Thursday 26 June 2008

On Kindness

Dearest James - the Irish in the English - the logic in the ether - the ghost in the pack ---

I named you what you asked me too.

Let me forget your hesitations long enough to forget myself - you are so much better than you believe. When the sun is hot but low, and barbecue smells run rampant through the park I think of you. I don't know why. You've been a magnifying glass, a pillow, patient. I waited for the time - "the time" - but it came and I couldn't. I would sit and be with you for as long as I can imagine. It isn't cliched and it makes less sense but I've tried to write you down two hundred times. I have nothing. It seemed easier to sing it out, feel the fall, drink the drink and write a letter that I would never deliver but longed for you to see. I disappeared in the wind before you gave me solace in a late night pause. We went to KFC and shared a sandwich. It was so simple and we only went because I was nearly too drunk to stand. You ordered and we talked because I was lost and you knew the others would leave before I found my way. In an hour you held my floundering, cradled my soul but you had no idea. I breathed and swallowed. Months later you brought that night up when we were alone watching a movie.

- Remember that night when I walked you home, with the sandwich and my bike?

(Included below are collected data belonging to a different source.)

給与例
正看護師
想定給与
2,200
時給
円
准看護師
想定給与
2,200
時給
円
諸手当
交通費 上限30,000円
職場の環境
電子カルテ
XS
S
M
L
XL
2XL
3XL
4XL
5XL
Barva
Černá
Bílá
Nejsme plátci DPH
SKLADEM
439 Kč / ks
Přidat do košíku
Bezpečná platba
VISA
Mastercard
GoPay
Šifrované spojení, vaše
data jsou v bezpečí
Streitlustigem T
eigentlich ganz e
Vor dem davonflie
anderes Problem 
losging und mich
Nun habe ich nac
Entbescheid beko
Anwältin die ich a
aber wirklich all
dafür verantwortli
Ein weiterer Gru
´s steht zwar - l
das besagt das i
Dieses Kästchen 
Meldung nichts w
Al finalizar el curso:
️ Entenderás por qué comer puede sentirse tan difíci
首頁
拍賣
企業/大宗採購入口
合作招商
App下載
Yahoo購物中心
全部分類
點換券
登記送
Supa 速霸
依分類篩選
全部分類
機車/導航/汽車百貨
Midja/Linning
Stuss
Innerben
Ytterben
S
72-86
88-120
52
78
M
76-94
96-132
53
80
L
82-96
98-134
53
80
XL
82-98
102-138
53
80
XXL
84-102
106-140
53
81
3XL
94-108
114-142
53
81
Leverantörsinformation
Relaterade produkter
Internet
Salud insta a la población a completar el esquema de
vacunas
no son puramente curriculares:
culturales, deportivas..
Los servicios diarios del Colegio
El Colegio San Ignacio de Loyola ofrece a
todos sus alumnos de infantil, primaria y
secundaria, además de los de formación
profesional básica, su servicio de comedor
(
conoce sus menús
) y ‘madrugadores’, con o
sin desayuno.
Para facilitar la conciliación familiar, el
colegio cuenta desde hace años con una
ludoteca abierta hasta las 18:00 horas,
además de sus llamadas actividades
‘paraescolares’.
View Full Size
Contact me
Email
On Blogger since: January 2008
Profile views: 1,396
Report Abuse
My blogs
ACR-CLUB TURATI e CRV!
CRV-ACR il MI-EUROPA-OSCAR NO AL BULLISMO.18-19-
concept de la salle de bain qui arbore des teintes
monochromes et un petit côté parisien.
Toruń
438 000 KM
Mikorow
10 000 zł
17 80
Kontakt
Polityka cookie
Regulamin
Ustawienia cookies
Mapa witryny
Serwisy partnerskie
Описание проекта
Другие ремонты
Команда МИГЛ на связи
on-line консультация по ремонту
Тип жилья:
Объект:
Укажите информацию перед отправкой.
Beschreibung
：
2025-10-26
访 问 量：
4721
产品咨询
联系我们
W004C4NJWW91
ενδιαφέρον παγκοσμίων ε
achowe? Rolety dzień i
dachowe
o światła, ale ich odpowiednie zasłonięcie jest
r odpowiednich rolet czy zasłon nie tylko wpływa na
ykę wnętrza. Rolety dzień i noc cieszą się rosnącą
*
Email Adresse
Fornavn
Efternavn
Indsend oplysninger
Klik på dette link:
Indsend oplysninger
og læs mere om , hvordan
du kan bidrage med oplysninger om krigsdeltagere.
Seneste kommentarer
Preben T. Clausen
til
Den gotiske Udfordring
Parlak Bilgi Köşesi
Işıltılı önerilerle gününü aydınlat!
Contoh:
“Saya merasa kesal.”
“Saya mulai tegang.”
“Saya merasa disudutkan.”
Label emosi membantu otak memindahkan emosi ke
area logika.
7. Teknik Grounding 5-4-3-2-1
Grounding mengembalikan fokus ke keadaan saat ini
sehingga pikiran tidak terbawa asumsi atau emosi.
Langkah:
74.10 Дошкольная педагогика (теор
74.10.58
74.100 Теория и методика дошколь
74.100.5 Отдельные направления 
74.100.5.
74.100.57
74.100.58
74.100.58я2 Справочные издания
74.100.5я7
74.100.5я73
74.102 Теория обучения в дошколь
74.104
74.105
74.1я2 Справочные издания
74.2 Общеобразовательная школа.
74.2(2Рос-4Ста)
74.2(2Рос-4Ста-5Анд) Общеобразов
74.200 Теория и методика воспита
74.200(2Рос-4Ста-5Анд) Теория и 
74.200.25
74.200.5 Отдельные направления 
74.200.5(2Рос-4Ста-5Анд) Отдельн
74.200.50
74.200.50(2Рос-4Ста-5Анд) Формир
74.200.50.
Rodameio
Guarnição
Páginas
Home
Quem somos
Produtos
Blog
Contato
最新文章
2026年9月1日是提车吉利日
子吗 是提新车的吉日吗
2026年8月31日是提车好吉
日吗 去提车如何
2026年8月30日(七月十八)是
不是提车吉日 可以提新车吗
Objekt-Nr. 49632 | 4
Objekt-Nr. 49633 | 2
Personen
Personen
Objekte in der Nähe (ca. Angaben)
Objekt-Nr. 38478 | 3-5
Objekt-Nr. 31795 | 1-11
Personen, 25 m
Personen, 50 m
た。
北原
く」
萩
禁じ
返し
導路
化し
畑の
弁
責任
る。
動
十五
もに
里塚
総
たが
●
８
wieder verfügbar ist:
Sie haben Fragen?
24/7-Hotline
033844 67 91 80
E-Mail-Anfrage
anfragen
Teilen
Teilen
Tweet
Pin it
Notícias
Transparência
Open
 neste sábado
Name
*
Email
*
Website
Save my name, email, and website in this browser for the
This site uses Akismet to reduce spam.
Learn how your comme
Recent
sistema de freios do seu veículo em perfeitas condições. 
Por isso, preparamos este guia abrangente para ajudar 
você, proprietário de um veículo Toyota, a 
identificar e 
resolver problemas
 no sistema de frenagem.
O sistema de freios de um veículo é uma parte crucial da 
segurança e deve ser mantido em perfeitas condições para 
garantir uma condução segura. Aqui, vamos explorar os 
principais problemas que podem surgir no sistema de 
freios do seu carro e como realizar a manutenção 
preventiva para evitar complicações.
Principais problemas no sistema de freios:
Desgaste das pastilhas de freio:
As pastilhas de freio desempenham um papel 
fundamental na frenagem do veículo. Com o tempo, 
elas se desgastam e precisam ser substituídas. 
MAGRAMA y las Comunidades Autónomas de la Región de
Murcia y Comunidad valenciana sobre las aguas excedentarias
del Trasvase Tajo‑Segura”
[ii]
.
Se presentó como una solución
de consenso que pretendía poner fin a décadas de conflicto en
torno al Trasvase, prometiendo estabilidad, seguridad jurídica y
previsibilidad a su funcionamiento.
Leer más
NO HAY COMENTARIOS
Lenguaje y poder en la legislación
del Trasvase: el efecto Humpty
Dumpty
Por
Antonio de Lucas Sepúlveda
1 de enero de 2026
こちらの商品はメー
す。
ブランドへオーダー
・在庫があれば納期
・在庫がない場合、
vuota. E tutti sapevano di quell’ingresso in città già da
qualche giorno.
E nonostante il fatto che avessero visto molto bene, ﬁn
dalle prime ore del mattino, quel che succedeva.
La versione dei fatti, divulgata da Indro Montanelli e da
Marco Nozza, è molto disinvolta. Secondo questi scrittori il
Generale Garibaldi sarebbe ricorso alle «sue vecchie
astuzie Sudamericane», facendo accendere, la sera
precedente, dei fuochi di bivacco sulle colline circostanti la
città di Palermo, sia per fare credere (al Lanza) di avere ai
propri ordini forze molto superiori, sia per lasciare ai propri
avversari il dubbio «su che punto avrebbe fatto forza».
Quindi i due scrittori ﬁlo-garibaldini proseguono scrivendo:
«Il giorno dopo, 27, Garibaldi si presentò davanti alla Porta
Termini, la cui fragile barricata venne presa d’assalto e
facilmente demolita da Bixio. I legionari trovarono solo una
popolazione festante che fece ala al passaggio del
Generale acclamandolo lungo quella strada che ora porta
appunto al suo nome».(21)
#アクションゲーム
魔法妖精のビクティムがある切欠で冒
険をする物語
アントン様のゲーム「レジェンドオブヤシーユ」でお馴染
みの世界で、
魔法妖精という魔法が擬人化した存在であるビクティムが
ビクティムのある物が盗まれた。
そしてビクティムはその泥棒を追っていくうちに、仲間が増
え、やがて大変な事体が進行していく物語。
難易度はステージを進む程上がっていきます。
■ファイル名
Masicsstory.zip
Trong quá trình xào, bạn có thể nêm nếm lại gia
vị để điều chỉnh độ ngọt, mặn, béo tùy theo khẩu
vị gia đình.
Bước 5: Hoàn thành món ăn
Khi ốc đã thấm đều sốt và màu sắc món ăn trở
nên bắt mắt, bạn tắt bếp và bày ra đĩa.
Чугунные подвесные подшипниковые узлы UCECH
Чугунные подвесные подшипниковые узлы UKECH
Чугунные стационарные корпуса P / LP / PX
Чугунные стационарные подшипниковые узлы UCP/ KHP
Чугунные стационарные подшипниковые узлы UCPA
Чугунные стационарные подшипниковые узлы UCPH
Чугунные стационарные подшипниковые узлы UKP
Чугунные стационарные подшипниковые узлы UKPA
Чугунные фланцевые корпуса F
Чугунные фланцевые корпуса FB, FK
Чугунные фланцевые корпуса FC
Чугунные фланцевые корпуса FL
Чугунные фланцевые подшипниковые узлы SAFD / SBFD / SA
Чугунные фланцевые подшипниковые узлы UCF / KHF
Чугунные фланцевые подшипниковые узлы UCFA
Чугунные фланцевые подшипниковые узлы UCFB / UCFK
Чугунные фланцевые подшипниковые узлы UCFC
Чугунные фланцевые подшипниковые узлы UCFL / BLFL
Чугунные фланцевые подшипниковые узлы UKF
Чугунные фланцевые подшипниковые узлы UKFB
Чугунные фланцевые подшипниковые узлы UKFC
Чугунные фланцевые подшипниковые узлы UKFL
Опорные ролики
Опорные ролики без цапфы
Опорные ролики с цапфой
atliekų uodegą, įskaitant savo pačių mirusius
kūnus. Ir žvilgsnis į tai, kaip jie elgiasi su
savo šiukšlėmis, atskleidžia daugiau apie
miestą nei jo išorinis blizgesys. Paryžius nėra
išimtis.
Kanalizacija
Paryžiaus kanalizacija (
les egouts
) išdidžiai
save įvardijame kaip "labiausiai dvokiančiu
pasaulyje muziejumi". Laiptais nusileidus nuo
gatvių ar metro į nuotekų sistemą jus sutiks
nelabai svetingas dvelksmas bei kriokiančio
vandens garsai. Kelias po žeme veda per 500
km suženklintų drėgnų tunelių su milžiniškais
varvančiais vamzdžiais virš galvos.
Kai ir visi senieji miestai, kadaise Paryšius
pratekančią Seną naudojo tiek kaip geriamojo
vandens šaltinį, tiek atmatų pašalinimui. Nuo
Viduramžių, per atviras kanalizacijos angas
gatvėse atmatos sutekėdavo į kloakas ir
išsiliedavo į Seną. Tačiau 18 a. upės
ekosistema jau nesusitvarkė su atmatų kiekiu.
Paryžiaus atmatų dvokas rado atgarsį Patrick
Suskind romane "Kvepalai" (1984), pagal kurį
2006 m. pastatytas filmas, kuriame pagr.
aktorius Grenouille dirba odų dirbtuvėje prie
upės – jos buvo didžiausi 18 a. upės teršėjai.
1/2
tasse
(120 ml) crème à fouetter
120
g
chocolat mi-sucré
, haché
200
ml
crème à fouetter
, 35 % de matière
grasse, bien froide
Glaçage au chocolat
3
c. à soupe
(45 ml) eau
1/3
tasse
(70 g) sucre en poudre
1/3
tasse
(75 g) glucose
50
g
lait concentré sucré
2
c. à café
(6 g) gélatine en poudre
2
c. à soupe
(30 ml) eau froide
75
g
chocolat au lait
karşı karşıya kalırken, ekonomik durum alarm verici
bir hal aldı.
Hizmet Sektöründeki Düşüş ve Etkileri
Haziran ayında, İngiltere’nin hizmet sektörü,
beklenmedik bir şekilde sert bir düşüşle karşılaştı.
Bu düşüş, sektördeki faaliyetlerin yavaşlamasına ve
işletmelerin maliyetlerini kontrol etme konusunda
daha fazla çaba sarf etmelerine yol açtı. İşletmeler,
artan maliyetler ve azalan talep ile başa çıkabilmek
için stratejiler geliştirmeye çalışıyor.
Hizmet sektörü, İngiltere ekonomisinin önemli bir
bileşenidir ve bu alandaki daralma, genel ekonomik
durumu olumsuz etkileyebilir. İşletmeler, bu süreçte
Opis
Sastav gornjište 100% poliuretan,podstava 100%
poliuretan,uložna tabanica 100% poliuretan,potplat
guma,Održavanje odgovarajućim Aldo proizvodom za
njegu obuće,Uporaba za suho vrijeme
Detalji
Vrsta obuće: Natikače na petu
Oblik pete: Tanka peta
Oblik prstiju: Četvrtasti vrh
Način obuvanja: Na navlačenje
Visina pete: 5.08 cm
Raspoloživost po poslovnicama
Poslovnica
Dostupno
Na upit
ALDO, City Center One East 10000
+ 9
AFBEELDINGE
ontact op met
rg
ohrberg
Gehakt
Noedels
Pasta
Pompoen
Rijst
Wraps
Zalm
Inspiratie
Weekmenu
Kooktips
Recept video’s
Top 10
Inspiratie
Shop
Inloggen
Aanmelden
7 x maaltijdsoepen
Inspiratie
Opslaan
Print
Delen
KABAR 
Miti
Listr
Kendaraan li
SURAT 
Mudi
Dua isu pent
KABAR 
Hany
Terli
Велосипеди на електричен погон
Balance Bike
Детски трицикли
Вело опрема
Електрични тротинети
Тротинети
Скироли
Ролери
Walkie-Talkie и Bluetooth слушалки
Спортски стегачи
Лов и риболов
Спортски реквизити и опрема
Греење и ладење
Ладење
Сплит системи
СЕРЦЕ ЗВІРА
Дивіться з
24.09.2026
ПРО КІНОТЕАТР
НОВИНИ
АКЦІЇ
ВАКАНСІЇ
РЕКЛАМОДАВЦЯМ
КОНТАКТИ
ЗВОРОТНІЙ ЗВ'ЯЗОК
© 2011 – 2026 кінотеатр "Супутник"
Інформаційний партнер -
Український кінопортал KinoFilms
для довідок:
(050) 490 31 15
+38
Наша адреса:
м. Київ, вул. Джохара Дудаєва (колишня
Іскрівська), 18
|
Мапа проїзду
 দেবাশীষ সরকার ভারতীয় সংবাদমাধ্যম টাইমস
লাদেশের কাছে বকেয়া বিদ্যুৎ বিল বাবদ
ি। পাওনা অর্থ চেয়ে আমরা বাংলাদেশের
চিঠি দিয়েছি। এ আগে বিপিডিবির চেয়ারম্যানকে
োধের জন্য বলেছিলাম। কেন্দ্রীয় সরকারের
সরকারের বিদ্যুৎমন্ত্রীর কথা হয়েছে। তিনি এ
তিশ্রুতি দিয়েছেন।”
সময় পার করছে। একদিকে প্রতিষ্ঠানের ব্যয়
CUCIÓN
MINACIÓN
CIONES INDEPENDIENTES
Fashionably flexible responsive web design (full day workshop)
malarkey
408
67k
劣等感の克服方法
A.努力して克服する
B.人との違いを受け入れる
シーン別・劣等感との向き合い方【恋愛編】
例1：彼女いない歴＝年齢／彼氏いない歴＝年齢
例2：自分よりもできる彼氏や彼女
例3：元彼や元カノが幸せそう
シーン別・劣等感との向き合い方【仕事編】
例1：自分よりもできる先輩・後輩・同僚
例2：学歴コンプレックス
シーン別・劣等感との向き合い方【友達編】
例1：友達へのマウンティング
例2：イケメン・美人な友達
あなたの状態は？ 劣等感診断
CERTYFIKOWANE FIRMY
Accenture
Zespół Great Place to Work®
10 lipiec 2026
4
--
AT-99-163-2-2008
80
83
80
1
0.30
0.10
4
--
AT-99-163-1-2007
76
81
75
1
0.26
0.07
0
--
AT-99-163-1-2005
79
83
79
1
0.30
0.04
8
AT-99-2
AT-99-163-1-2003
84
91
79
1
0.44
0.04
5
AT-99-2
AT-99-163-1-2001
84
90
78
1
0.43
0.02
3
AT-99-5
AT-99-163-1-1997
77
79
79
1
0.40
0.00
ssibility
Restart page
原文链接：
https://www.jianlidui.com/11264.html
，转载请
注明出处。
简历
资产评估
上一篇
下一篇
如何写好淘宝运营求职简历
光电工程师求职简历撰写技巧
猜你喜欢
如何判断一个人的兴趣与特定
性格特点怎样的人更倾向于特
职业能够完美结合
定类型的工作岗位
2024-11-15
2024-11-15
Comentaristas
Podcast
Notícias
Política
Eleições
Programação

It is a common idea that boys do not remember poignant moments. The time when there is a colossal shift known only to those in the storm. The world is the same but there's been a jolt, a change in the light. We had grown together and with your recollection I fell further into myself. I'm not in love but to be honest I don't really know what that means anyway. Instead I know what it is to come alive under another. How it feels to be resuscitated into the throngs. This is all to you even though you would never believe it. I need you too. The boys were assholes but you stayed around. How do I say what I have to say? How do I write down in real words on real paper that you saved my life? You saved my life. And forevermore without doubt, adding years and the Atlantic Ocean I will never forget how you would answer the phone or how you saw through whatever it was that I was trying to pull over. I took your loftiness to be ambivalence but it turned out to be depression. Like a refrain in your favorite song, it fit. I didn't know and I felt so selfish. How could I not have known? What I wanted was your trust but you wouldn't trust anybody. So a country and a city away I'm writing you down in the only way I ever could. I feel you pulsing far away, I'll dial an international code forever before I'll give you up.